DATA SECTION
···

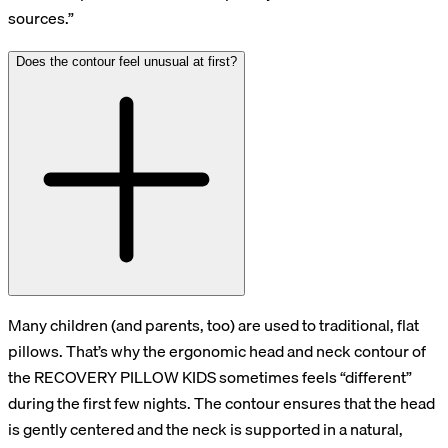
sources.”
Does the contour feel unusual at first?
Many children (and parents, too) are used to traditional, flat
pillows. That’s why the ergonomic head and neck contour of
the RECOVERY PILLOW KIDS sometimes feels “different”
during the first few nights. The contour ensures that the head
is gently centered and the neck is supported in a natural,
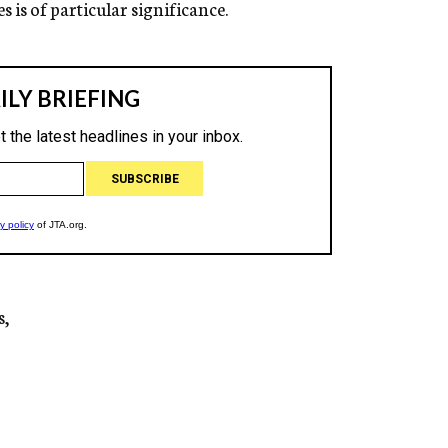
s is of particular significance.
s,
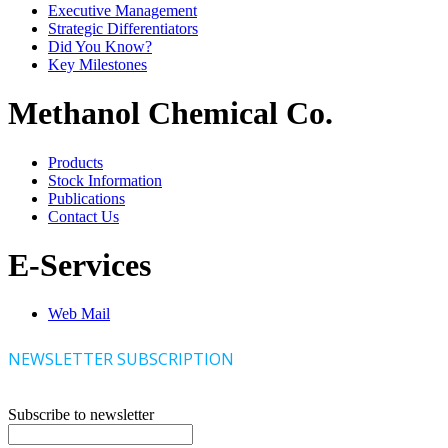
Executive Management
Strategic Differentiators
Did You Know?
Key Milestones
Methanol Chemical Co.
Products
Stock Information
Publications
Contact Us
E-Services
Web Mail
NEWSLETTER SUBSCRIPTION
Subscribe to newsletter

···

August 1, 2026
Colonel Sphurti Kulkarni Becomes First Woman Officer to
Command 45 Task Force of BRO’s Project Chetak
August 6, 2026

···

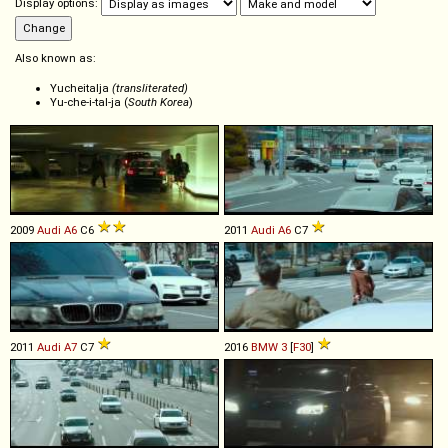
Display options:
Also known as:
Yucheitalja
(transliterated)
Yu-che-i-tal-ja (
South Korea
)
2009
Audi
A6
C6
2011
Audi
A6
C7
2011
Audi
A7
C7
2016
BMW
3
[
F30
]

···

Using the records above, write out exactly the lines between the one holding "NEWSLETTER SUBSCRIPTION" and the one holding "Subscribe to newsletter", inclusive; leave everything else out.

ANSWER SPACE
NEWSLETTER SUBSCRIPTION
Subscribe to newsletter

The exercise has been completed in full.